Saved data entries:
• • • • •

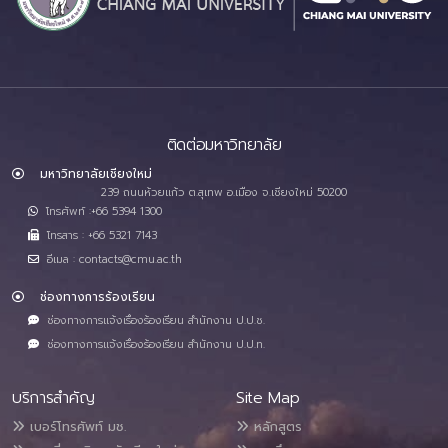
ติดต่อมหาวิทยาลัย
มหาวิทยาลัยเชียงใหม่
239 ถนนห้วยแก้ว ต.สุเทพ อ.เมือง จ.เชียงใหม่ 50200
โทรศัพท์ :+66 5394 1300
โทรสาร : +66 5321 7143
อีเมล : contacts@cmu.ac.th
ช่องทางการร้องเรียน
ช่องทางการแจ้งเรื่องร้องเรียน สำนักงาน ป.ป.ช.
ช่องทางการแจ้งเรื่องร้องเรียน สำนักงาน ป.ป.ท.
บริการสำคัญ
Site Map
เบอร์โทรศัพท์ มช.
หลักสูตร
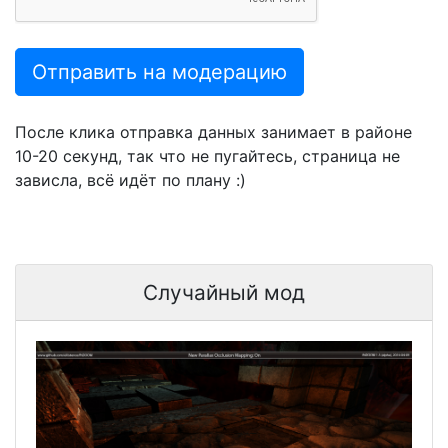
Отправить на модерацию
После клика отправка данных занимает в районе
10-20 секунд, так что не пугайтесь, страница не
зависла, всё идёт по плану :)
Случайный мод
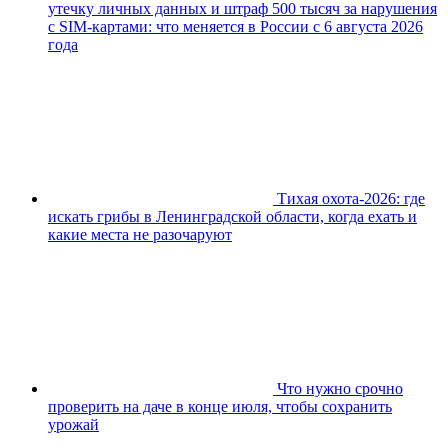
утечку личных данных и штраф 500 тысяч за нарушения
с SIM-картами: что меняется в России с 6 августа 2026
года
Тихая охота-2026: где
искать грибы в Ленинградской области, когда ехать и
какие места не разочаруют
Что нужно срочно
проверить на даче в конце июля, чтобы сохранить
урожай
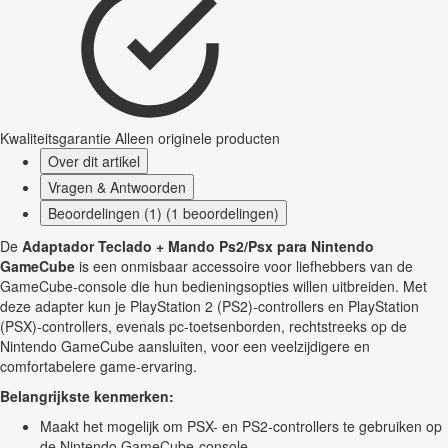
Kwaliteitsgarantie
Alleen originele producten
Over dit artikel
Vragen & Antwoorden
Beoordelingen (1) (1 beoordelingen)
De
Adaptador Teclado + Mando Ps2/Psx para Nintendo
GameCube
is een onmisbaar accessoire voor liefhebbers van de
GameCube-console die hun bedieningsopties willen uitbreiden. Met
deze adapter kun je PlayStation 2 (PS2)-controllers en PlayStation
(PSX)-controllers, evenals pc-toetsenborden, rechtstreeks op de
Nintendo GameCube aansluiten, voor een veelzijdigere en
comfortabelere game-ervaring.
Belangrijkste kenmerken:
Maakt het mogelijk om PSX- en PS2-controllers te gebruiken op
de Nintendo GameCube-console.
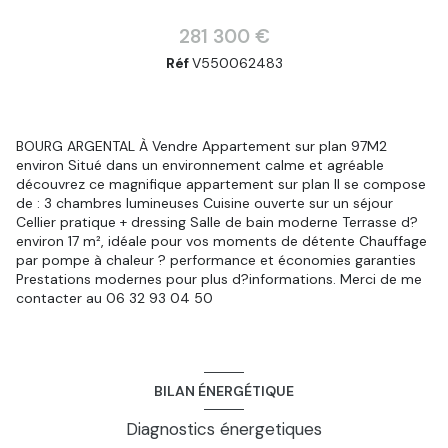
281 300 €
Réf
V550062483
BOURG ARGENTAL À Vendre Appartement sur plan 97M2
environ Situé dans un environnement calme et agréable
découvrez ce magnifique appartement sur plan Il se compose
de : 3 chambres lumineuses Cuisine ouverte sur un séjour
Cellier pratique + dressing Salle de bain moderne Terrasse d?
environ 17 m², idéale pour vos moments de détente Chauffage
par pompe à chaleur ? performance et économies garanties
Prestations modernes pour plus d?informations. Merci de me
contacter au 06 32 93 04 50
BILAN ÉNERGÉTIQUE
Diagnostics énergetiques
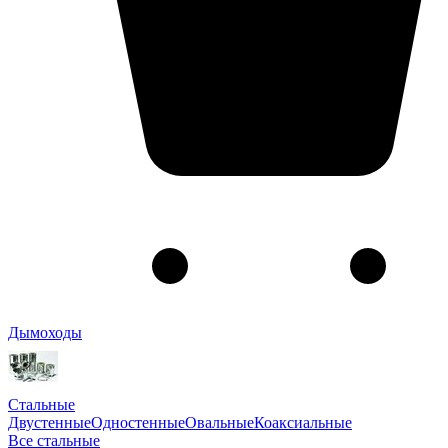
Дымоходы
Стальные
Двустенные
Одностенные
Овальные
Коаксиальные
Все стальные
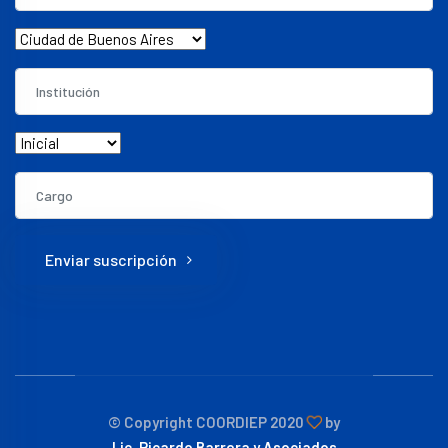
Enviar suscripción
© Copyright COORDIEP 2020
by
Lic. Ricardo Barrera y Asociados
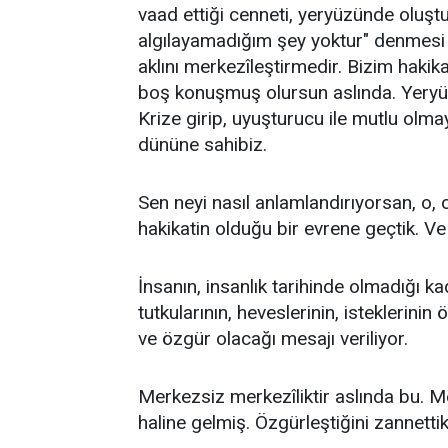
vaad ettiği cenneti, yeryüzünde oluş
algılayamadığım şey yoktur" denmesi i
aklını merkezîleştirmedir. Bizim haki
boş konuşmuş olursun aslında. Yeryüz
Krize girip, uyuşturucu ile mutlu olmay
dününe sahibiz.
Sen neyi nasıl anlamlandırıyorsan, o, 
hakikatin olduğu bir evrene geçtik. Ve
İnsanın, insanlık tarihinde olmadığı 
tutkularının, heveslerinin, isteklerini
ve özgür olacağı mesajı veriliyor.
Merkezsiz merkezîliktir aslında bu.
haline gelmiş. Özgürleştiğini zannettik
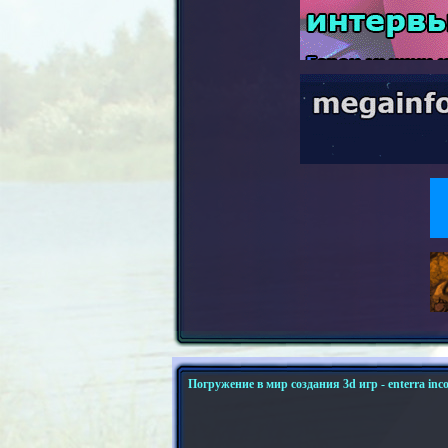
Погружение в мир создания 3d игр - enterra inco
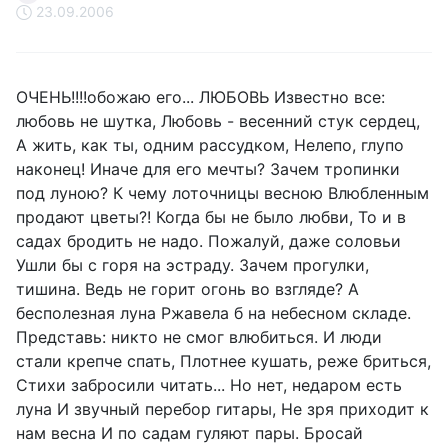
23.09.2006
ОЧЕНЬ!!!!обожаю его... ЛЮБОВЬ Известно все:
любовь не шутка, Любовь - весенний стук сердец,
А жить, как ты, одним рассудком, Нелепо, глупо
наконец! Иначе для его мечты? Зачем тропинки
под луною? К чему лоточницы весною Влюбленным
продают цветы?! Когда бы не было любви, То и в
садах бродить не надо. Пожалуй, даже соловьи
Ушли бы с горя на эстраду. Зачем прогулки,
тишина. Ведь не горит огонь во взгляде? А
бесполезная луна Ржавела б на небесном складе.
Представь: никто не смог влюбиться. И люди
стали крепче спать, Плотнее кушать, реже бриться,
Стихи забросили читать... Но нет, недаром есть
луна И звучный перебор гитары, Не зря приходит к
нам весна И по садам гуляют пары. Бросай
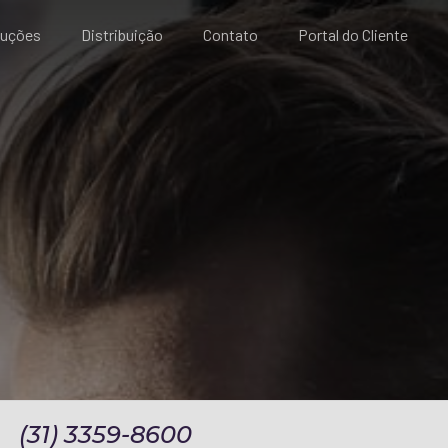
luções
Distribuição
Contato
Portal do Cliente
(31) 3359-8600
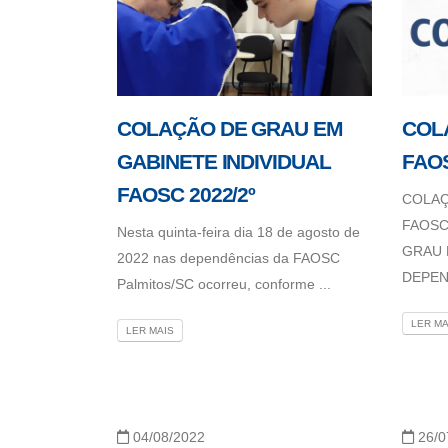
COLAÇÃO DE GRAU EM
COL
GABINETE INDIVIDUAL
FAOS
FAOSC 2022/2º
COLAÇ
FAOSC
Nesta quinta-feira dia 18 de agosto de
GRAU 
2022 nas dependências da FAOSC
DEPEN 
Palmitos/SC ocorreu, conforme ...
LER MA
LER MAIS
04/08/2022
26/0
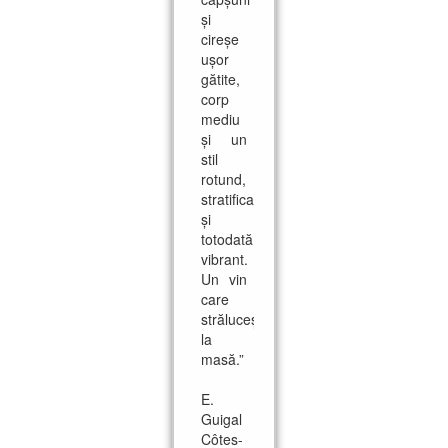
și
cireșe
ușor
gătite,
corp
mediu
și un
stil
rotund,
stratificat
și
totodată
vibrant.
Un vin
care
strălucește
la
masă.”
E.
Guigal
Côtes-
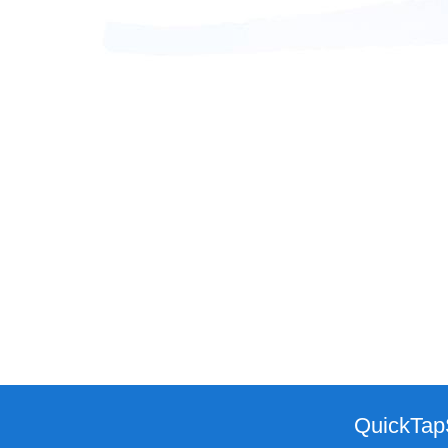
QuickTapS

• • • • •

Here the job is to print all the data exactly, skipping any image.

EXPECTED ANSWER:
ติดต่อมหาวิทยาลัย
มหาวิทยาลัยเชียงใหม่
239 ถนนห้วยแก้ว ต.สุเทพ อ.เมือง จ.เชียงใหม่ 50200
โทรศัพท์ :+66 5394 1300
โทรสาร : +66 5321 7143
อีเมล : contacts@cmu.ac.th
ช่องทางการร้องเรียน
ช่องทางการแจ้งเรื่องร้องเรียน สำนักงาน ป.ป.ช.
ช่องทางการแจ้งเรื่องร้องเรียน สำนักงาน ป.ป.ท.
บริการสำคัญ
Site Map
เบอร์โทรศัพท์ มช.
หลักสูตร
Отправить на модерацию
После клика отправка данных занимает в районе
10-20 секунд, так что не пугайтесь, страница не
зависла, всё идёт по плану :)
Случайный мод
утечку личных данных и штраф 500 тысяч за нарушения
с SIM-картами: что меняется в России с 6 августа 2026
года
Тихая охота-2026: где
искать грибы в Ленинградской области, когда ехать и
какие места не разочаруют
Что нужно срочно
проверить на даче в конце июля, чтобы сохранить
урожай
Kwaliteitsgarantie
Alleen originele producten
Over dit artikel
Vragen & Antwoorden
Beoordelingen (1) (1 beoordelingen)
De
Adaptador Teclado + Mando Ps2/Psx para Nintendo
GameCube
is een onmisbaar accessoire voor liefhebbers van de
GameCube-console die hun bedieningsopties willen uitbreiden. Met
deze adapter kun je PlayStation 2 (PS2)-controllers en PlayStation
(PSX)-controllers, evenals pc-toetsenborden, rechtstreeks op de
Nintendo GameCube aansluiten, voor een veelzijdigere en
comfortabelere game-ervaring.
Belangrijkste kenmerken:
Maakt het mogelijk om PSX- en PS2-controllers te gebruiken op
de Nintendo GameCube-console.
281 300 €
Réf
V550062483
BOURG ARGENTAL À Vendre Appartement sur plan 97M2
environ Situé dans un environnement calme et agréable
découvrez ce magnifique appartement sur plan Il se compose
de : 3 chambres lumineuses Cuisine ouverte sur un séjour
Cellier pratique + dressing Salle de bain moderne Terrasse d?
environ 17 m², idéale pour vos moments de détente Chauffage
par pompe à chaleur ? performance et économies garanties
Prestations modernes pour plus d?informations. Merci de me
contacter au 06 32 93 04 50
BILAN ÉNERGÉTIQUE
Diagnostics énergetiques
Дымоходы
Стальные
Двустенные
Одностенные
Овальные
Коаксиальные
Все стальные
Enviar suscripción
© Copyright COORDIEP 2020
by
Lic. Ricardo Barrera y Asociados
vaad ettiği cenneti, yeryüzünde oluş
algılayamadığım şey yoktur" denmesi i
aklını merkezîleştirmedir. Bizim haki
boş konuşmuş olursun aslında. Yeryüz
Krize girip, uyuşturucu ile mutlu olmay
dününe sahibiz.
Sen neyi nasıl anlamlandırıyorsan, o, 
hakikatin olduğu bir evrene geçtik. Ve
İnsanın, insanlık tarihinde olmadığı 
tutkularının, heveslerinin, isteklerini
ve özgür olacağı mesajı veriliyor.
Merkezsiz merkezîliktir aslında bu.
haline gelmiş. Özgürleştiğini zannettik
Погружение в мир создания 3d игр - enterra inco
23.09.2006
ОЧЕНЬ!!!!обожаю его... ЛЮБОВЬ Известно все:
любовь не шутка, Любовь - весенний стук сердец,
А жить, как ты, одним рассудком, Нелепо, глупо
наконец! Иначе для его мечты? Зачем тропинки
под луною? К чему лоточницы весною Влюбленным
продают цветы?! Когда бы не было любви, То и в
садах бродить не надо. Пожалуй, даже соловьи
Ушли бы с горя на эстраду. Зачем прогулки,
тишина. Ведь не горит огонь во взгляде? А
бесполезная луна Ржавела б на небесном складе.
Представь: никто не смог влюбиться. И люди
стали крепче спать, Плотнее кушать, реже бриться,
Стихи забросили читать... Но нет, недаром есть
луна И звучный перебор гитары, Не зря приходит к
нам весна И по садам гуляют пары. Бросай
luções
Distribuição
Contato
Portal do Cliente
(31) 3359-8600
COLAÇÃO DE GRAU EM
COL
GABINETE INDIVIDUAL
FAOS
FAOSC 2022/2º
COLAÇ
FAOSC
Nesta quinta-feira dia 18 de agosto de
GRAU 
2022 nas dependências da FAOSC
DEPEN 
Palmitos/SC ocorreu, conforme ...
LER MA
LER MAIS
04/08/2022
26/0
și
cireșe
ușor
gătite,
corp
mediu
și un
stil
rotund,
stratificat
și
totodată
vibrant.
Un vin
care
strălucește
la
masă.”
E.
Guigal
Côtes-
QuickTapS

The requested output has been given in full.